■ Task brief
Copy out the data below. Keep every word as it is.

Excerpts from a dataset
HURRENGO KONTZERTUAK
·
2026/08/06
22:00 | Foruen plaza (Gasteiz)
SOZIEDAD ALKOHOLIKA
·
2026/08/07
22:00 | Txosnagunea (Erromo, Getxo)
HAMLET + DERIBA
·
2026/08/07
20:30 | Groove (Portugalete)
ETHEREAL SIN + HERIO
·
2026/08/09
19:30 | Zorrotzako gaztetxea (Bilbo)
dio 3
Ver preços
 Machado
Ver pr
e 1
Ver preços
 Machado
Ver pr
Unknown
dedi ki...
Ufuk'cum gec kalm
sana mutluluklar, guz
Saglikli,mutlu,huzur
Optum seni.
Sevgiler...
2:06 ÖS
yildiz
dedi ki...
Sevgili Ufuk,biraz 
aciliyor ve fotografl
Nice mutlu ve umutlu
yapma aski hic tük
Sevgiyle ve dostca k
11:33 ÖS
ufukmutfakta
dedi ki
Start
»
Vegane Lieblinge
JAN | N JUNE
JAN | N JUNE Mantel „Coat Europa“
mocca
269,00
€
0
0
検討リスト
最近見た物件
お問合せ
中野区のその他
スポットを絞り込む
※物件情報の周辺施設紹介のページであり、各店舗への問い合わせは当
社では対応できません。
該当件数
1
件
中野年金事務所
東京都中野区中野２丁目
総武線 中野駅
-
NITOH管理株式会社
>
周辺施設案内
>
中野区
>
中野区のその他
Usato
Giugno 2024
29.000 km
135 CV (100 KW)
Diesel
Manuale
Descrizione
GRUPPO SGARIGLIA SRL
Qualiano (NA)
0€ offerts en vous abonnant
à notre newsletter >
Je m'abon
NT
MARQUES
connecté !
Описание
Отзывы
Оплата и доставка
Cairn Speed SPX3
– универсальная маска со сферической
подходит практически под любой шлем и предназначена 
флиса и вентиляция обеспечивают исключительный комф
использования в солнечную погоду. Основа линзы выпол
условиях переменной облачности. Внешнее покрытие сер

■ Problem solution
HURRENGO KONTZERTUAK
·
2026/08/06
22:00 | Foruen plaza (Gasteiz)
SOZIEDAD ALKOHOLIKA
·
2026/08/07
22:00 | Txosnagunea (Erromo, Getxo)
HAMLET + DERIBA
·
2026/08/07
20:30 | Groove (Portugalete)
ETHEREAL SIN + HERIO
·
2026/08/09
19:30 | Zorrotzako gaztetxea (Bilbo)
dio 3
Ver preços
 Machado
Ver pr
e 1
Ver preços
 Machado
Ver pr
Unknown
dedi ki...
Ufuk'cum gec kalm
sana mutluluklar, guz
Saglikli,mutlu,huzur
Optum seni.
Sevgiler...
2:06 ÖS
yildiz
dedi ki...
Sevgili Ufuk,biraz 
aciliyor ve fotografl
Nice mutlu ve umutlu
yapma aski hic tük
Sevgiyle ve dostca k
11:33 ÖS
ufukmutfakta
dedi ki
Start
»
Vegane Lieblinge
JAN | N JUNE
JAN | N JUNE Mantel „Coat Europa“
mocca
269,00
€
0
0
検討リスト
最近見た物件
お問合せ
中野区のその他
スポットを絞り込む
※物件情報の周辺施設紹介のページであり、各店舗への問い合わせは当
社では対応できません。
該当件数
1
件
中野年金事務所
東京都中野区中野２丁目
総武線 中野駅
-
NITOH管理株式会社
>
周辺施設案内
>
中野区
>
中野区のその他
Usato
Giugno 2024
29.000 km
135 CV (100 KW)
Diesel
Manuale
Descrizione
GRUPPO SGARIGLIA SRL
Qualiano (NA)
0€ offerts en vous abonnant
à notre newsletter >
Je m'abon
NT
MARQUES
connecté !
Описание
Отзывы
Оплата и доставка
Cairn Speed SPX3
– универсальная маска со сферической
подходит практически под любой шлем и предназначена 
флиса и вентиляция обеспечивают исключительный комф
использования в солнечную погоду. Основа линзы выпол
условиях переменной облачности. Внешнее покрытие сер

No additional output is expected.